Clito vio la decisión en los ojos de su amigo y distinguió la ocasión para comenzar a promover apuestas para llenar su bolsa de monedas. Mientras Alejandro sin dudarlo se acercó a su padre y le pidió permiso para montar al animal. Viendo que Filipo no le hacía mucho caso, exigió a su padre que le dejara montar a Bucéfalo. 

–Vas a dejar perder un gran caballo sólo por que no saben controlarlo, ni se atreven a intentarlo... –dijo Alejandro insistiendo a su padre.

El padre sonriente y sabedor que el hijo siempre quería impresionarle le dijo:

–Está bien Alejandro, tienes mi permiso, pero con una condición, si eres desmontado, tú mismo pagarás el altísimo precio que me piden por este caballo –Filipo le dio su aprobación pensando que su hijo acabaría en el suelo, y pagando el caballo después y esto le daría una lección.

–Acepto el trato –dijo Alejandro a su padre con decisión.

Alejandro saltó la valla del cercado y se acercó sigilosamente hacia el caballo. Asió sus crines con fuerza y dirigió la cabeza del caballo, llevando la mirada de Bucéfalo hacia el sol. El caballo quedó deslumbrado por la luz del astro rey y quedó inmediatamente inmovilizado. Ese fue el momento que aprovecho Alejandro para asirse fuertemente a esas crines negras y de un rápido gesto, con un solo movimiento, logró subir a lomos de Bucéfalo. Alejandro se había coronado sobre la grupa de aquel caballo salvaje que ahora se mantenía inmóvil. Se hizo el silencio y todos los presentes contuvieron la respiración.

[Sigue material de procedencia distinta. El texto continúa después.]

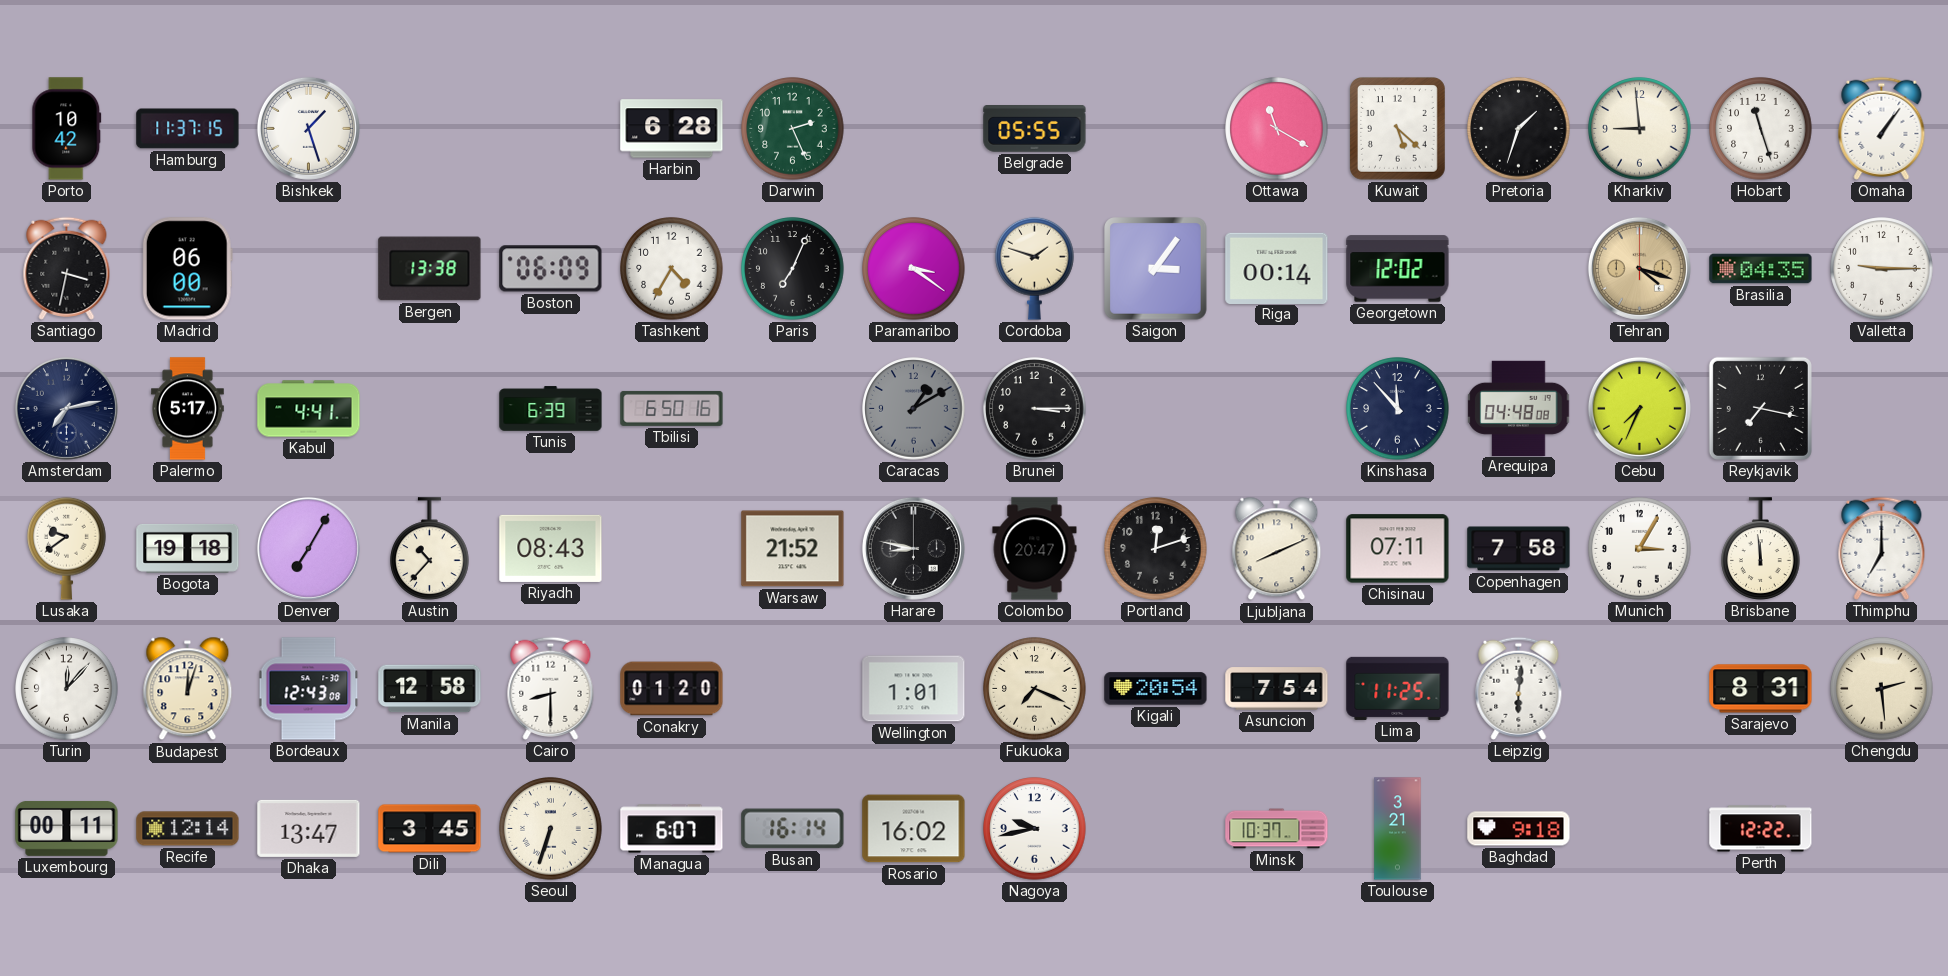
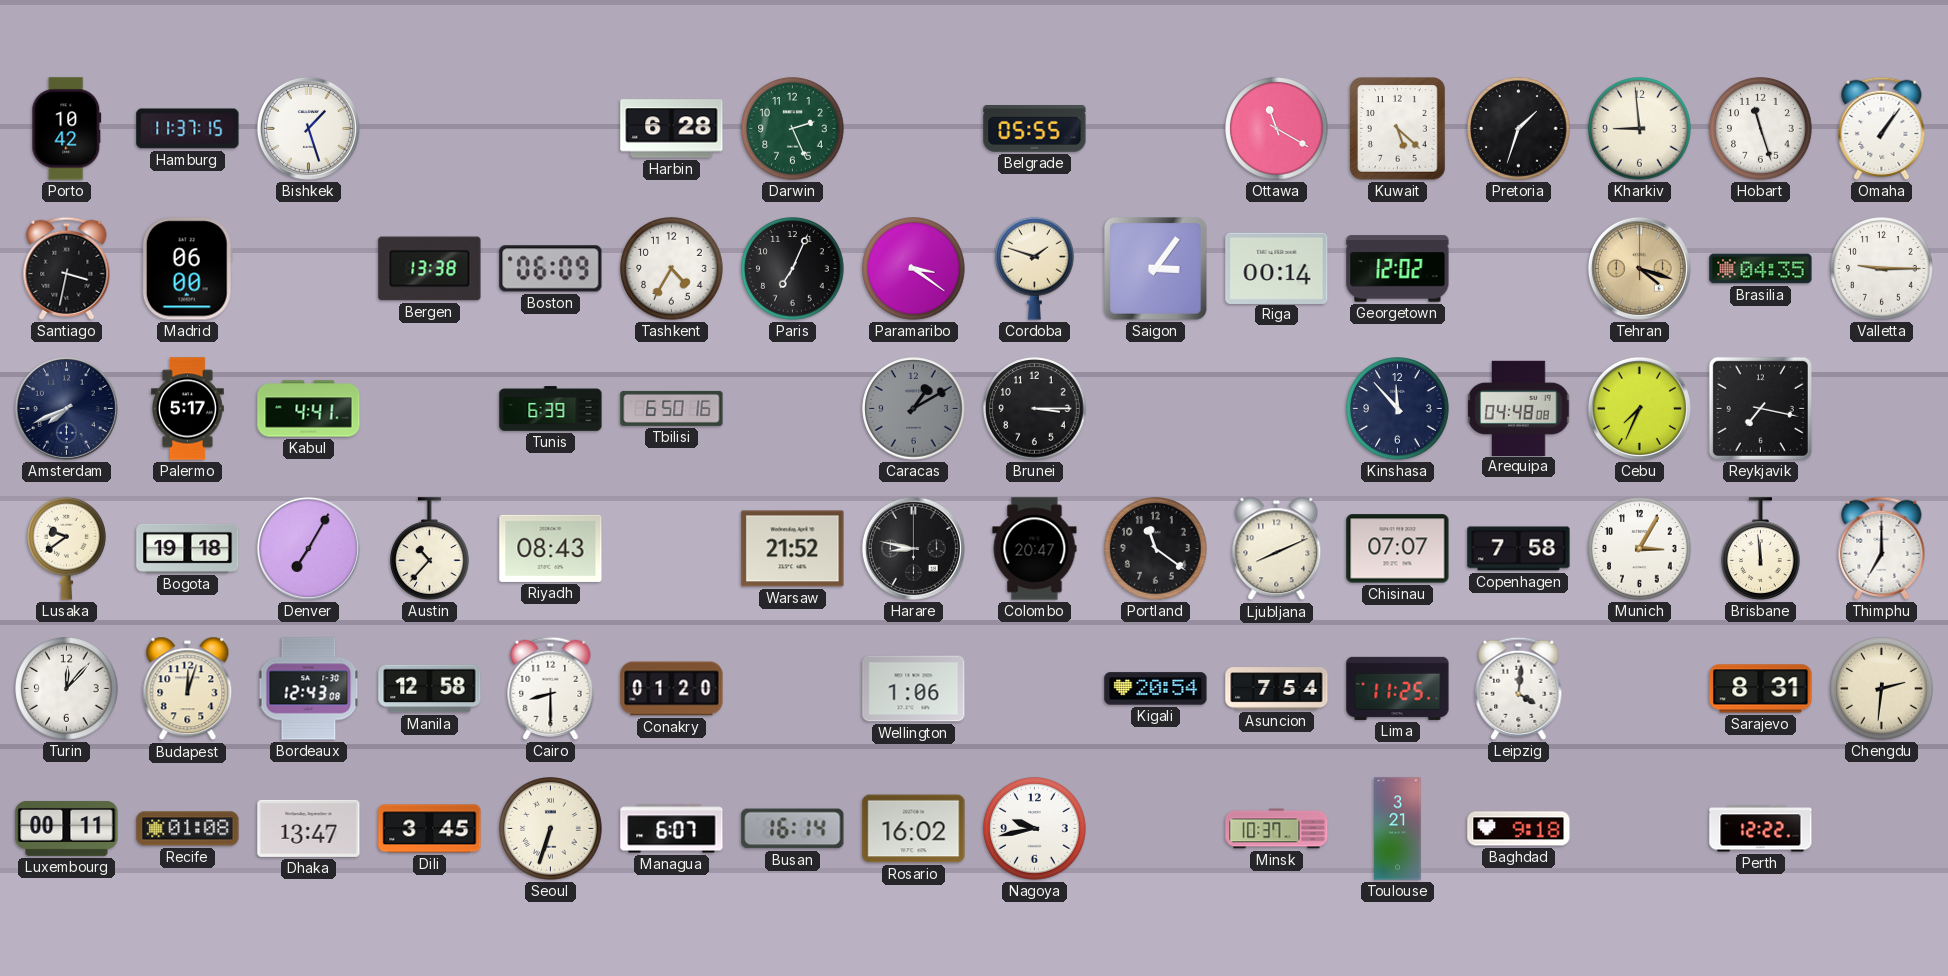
Amsterdam: 7:13 -> 7:41
Portland: 12:12 -> 11:21
Chisinau: 07:11 -> 07:07
Wellington: 1:01 -> 1:06
Fukuoka: 7:19 -> none
Leipzig: 6:01 -> 4:01
Chengdu: 2:29 -> 2:31
Recife: 12:14 -> 01:08
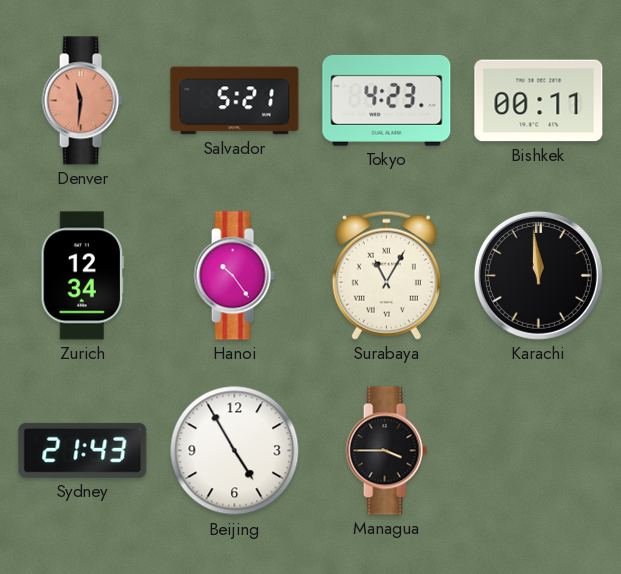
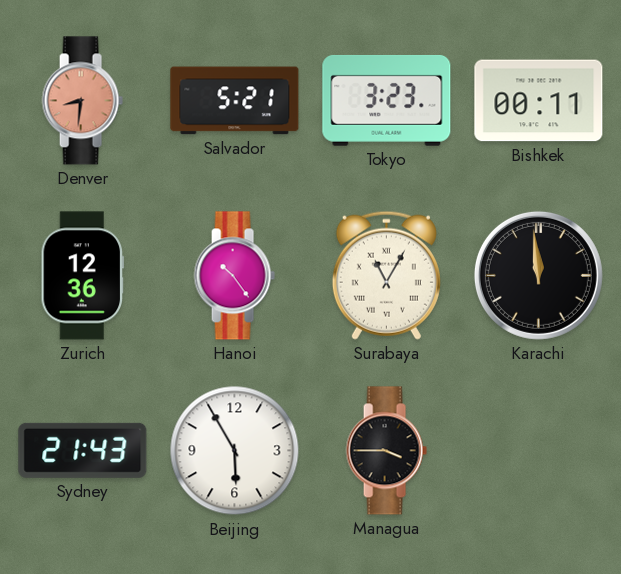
Denver: 11:31 -> 8:31
Tokyo: 4:23 -> 3:23
Zurich: 12:34 -> 12:36
Beijing: 4:55 -> 5:55
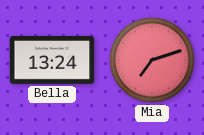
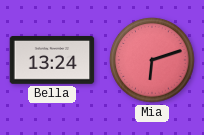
Mia: 7:12 -> 6:12
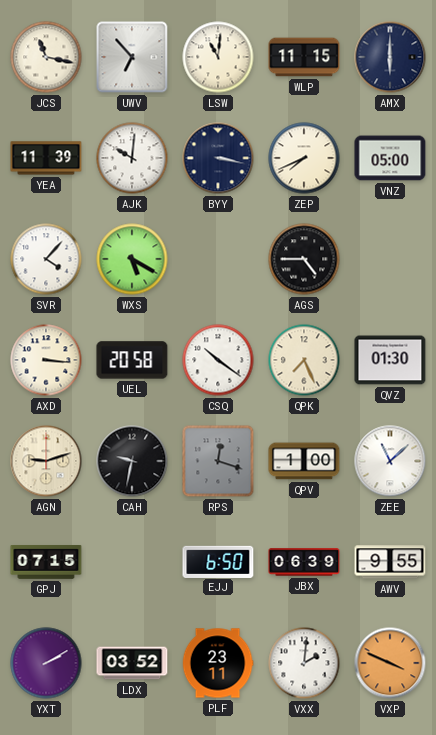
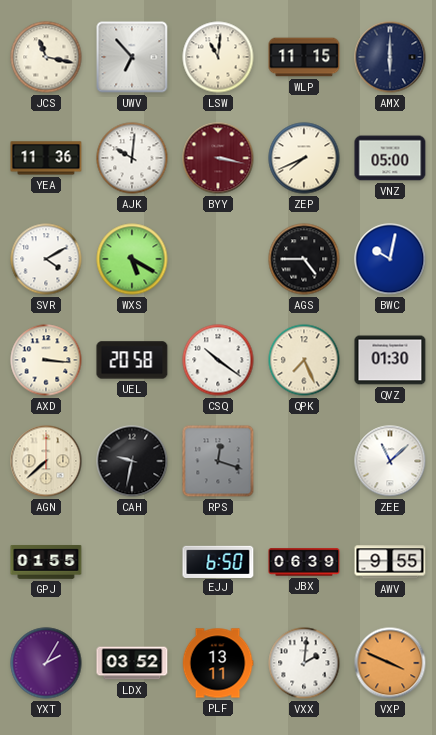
YEA: 11:39 -> 11:36
BYY dial: navy -> burgundy
SVR: 4:07 -> 4:10
BWC: none -> 10:02
AGN: 9:12 -> 7:38
QPV: 1:00 -> none
GPJ: 07:15 -> 01:55
YXT: 2:10 -> 2:05
PLF: 23:11 -> 13:11
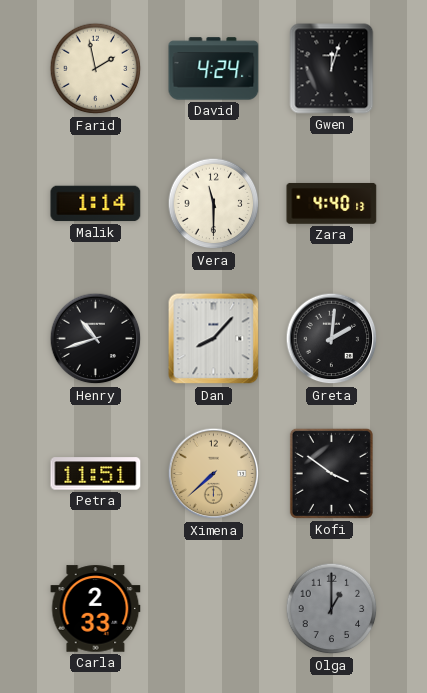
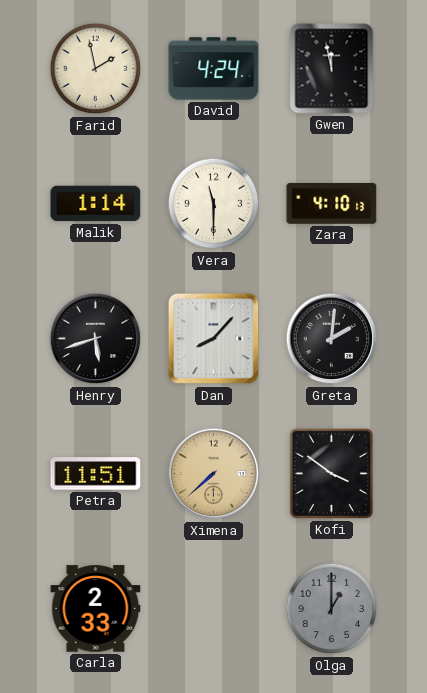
Gwen: 12:03 -> 11:58
Zara: 4:40 -> 4:10
Henry: 10:42 -> 5:42
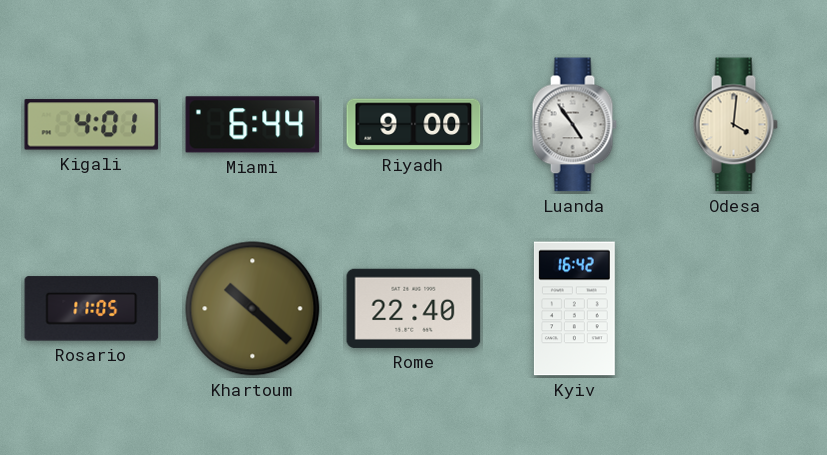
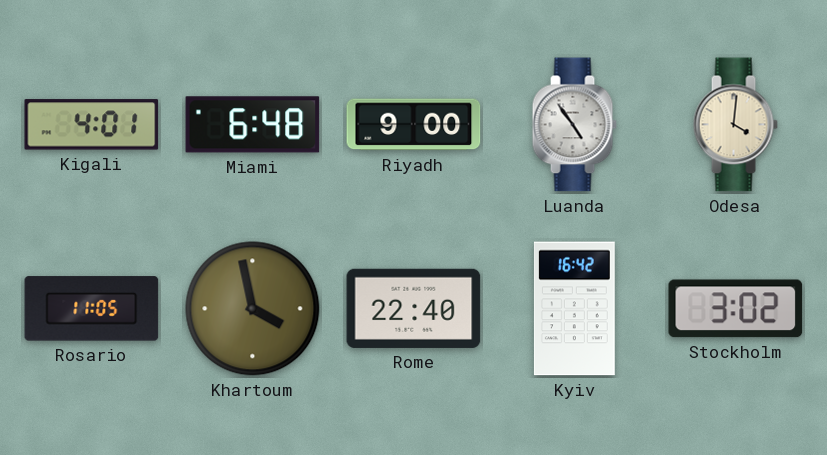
Miami: 6:44 -> 6:48
Khartoum: 10:22 -> 3:58
Stockholm: none -> 3:02
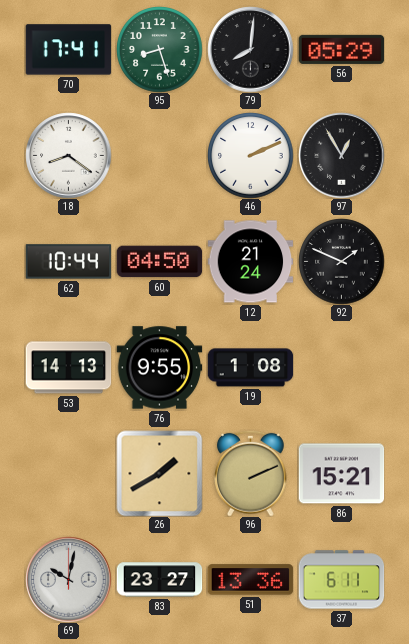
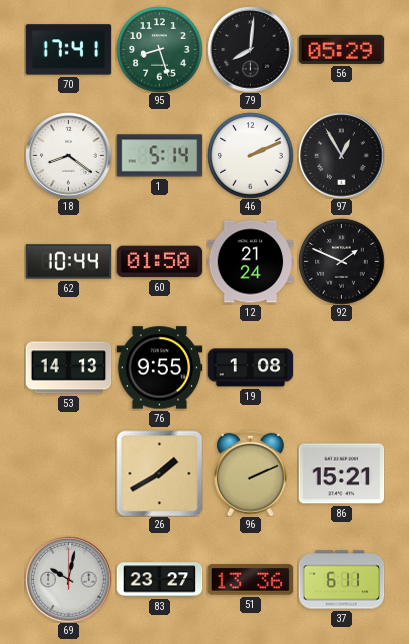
1: none -> 5:14
60: 04:50 -> 01:50
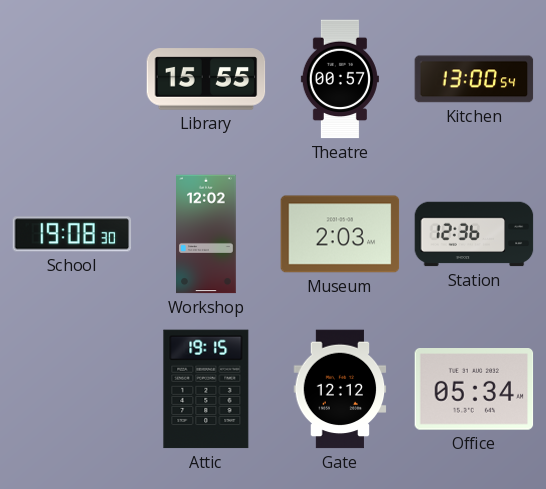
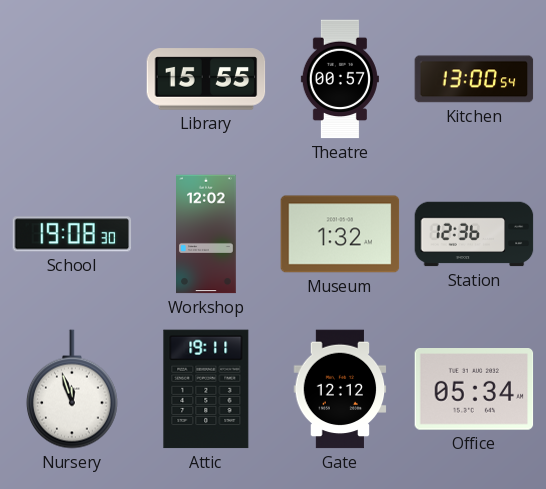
Museum: 2:03 -> 1:32
Nursery: none -> 11:57
Attic: 19:15 -> 19:11
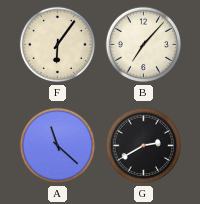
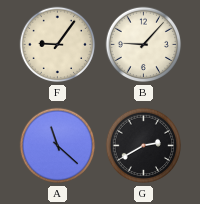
F: 6:06 -> 9:06
B: 7:07 -> 9:07
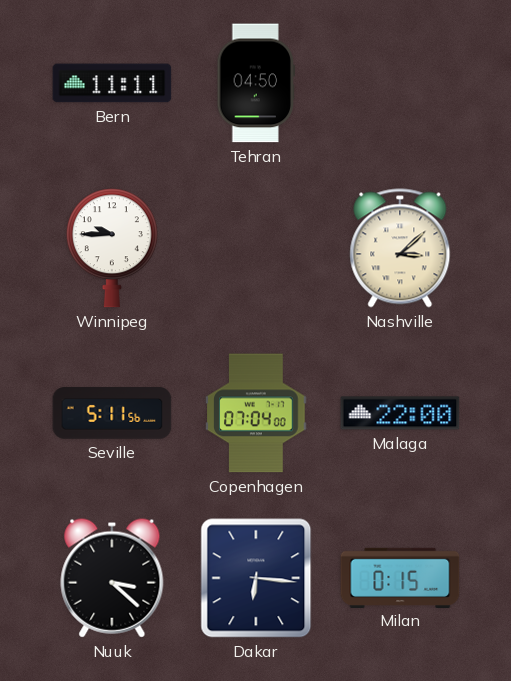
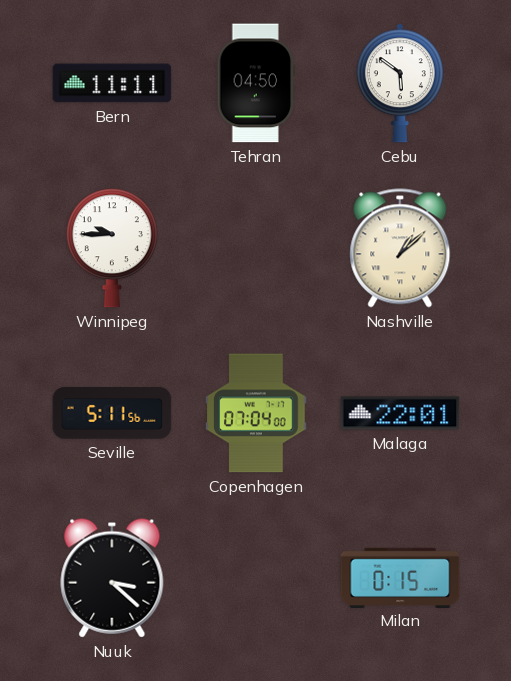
Cebu: none -> 5:51
Nashville: 3:08 -> 1:08
Malaga: 22:00 -> 22:01
Dakar: 6:16 -> none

La reacción fue extraordinaria, el caballo acepto la dominación, el rocín quiso a Alejandro… ¡eligió a Alejandro! Éste empezó a trotar y después a cabalgar a lomos de Bucéfalo. El caballo parecía obedecerle en cualquier movimiento, a cualquier orden, parecían haber nacido para estar juntos.

Los compañeros de Alejandro contuvieron el aliento hasta que lo vieron regresar; en ese moemento Ptolomeo y Filotas comenzaron a aplaudir y jalear a Alejandro y le siguieron todos los presentes impresionando al rey Filipo.

Hefestión lloraba de emoción, ya que era él quien le había animado a su amigo y esto le hacía sentirse inmensamente orgulloso.

Clito recogía los beneficios de sus apuestas apartando siempre una parte para Alejandro, como siempre.

Desde entonces, Bucéfalo sería el gran caballo de Alejandro. Su mítico y legendario caballo Bucéfalo. En toda su vida no aceptará la monta de nadie que no fuera Alejandro Magno. Durante muchos años, combatirían, explorarían y conquistarían en mundo juntos...

Ese fue el primer signo de poder ofrecido por Alejandro Magno hacia su padre el rey de Macedonia.

Filipo II alborozado con los ojos bañados por las lágrimas agarro a su hijo, lo besó y le dijo:

–Alejandro hijo mío… tendrás que encontrar un reino lo bastante grande; a la altura de tusa ambiciones, Macedonia es demasiado pequeña… Grecia es muy poco para ti. –Y lo abrazó fuertemente.  

Alejandro en ese momento no entendió muy bien las palabras de su padre pero asintió.

Bucéfalo será el caballo que acompañará a Alejandro Magno durante toda su vida.

 

Hefestión,
Compañero de Alejandro Magno
Influencia en Grecia

346 a. C.

Parmenión es miembro de la delegación macedonia enviada para negociar la paz con Atenas.

 

343 a. C.

Filipo consolidó su influencia en Grecia y reconoció la independencia de Mesenia y Arcadia. Al mismo tiempo, asentó sus dominios en Iliria, reorganizó de nuevo Tesalia.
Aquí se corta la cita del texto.